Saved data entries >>

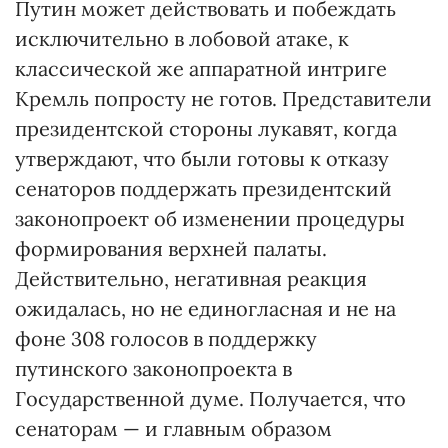
Путин может действовать и побеждать
исключительно в лобовой атаке, к
классической же аппаратной интриге
Кремль попросту не готов. Представители
президентской стороны лукавят, когда
утверждают, что были готовы к отказу
сенаторов поддержать президентский
законопроект об изменении процедуры
формирования верхней палаты.
Действительно, негативная реакция
ожидалась, но не единогласная и не на
фоне 308 голосов в поддержку
путинского законопроекта в
Государственной думе. Получается, что
сенаторам — и главным образом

Problem statement >> Your copy should match the entries exactly, minus the pictures.

Exercise output >>
Путин может действовать и побеждать
исключительно в лобовой атаке, к
классической же аппаратной интриге
Кремль попросту не готов. Представители
президентской стороны лукавят, когда
утверждают, что были готовы к отказу
сенаторов поддержать президентский
законопроект об изменении процедуры
формирования верхней палаты.
Действительно, негативная реакция
ожидалась, но не единогласная и не на
фоне 308 голосов в поддержку
путинского законопроекта в
Государственной думе. Получается, что
сенаторам — и главным образом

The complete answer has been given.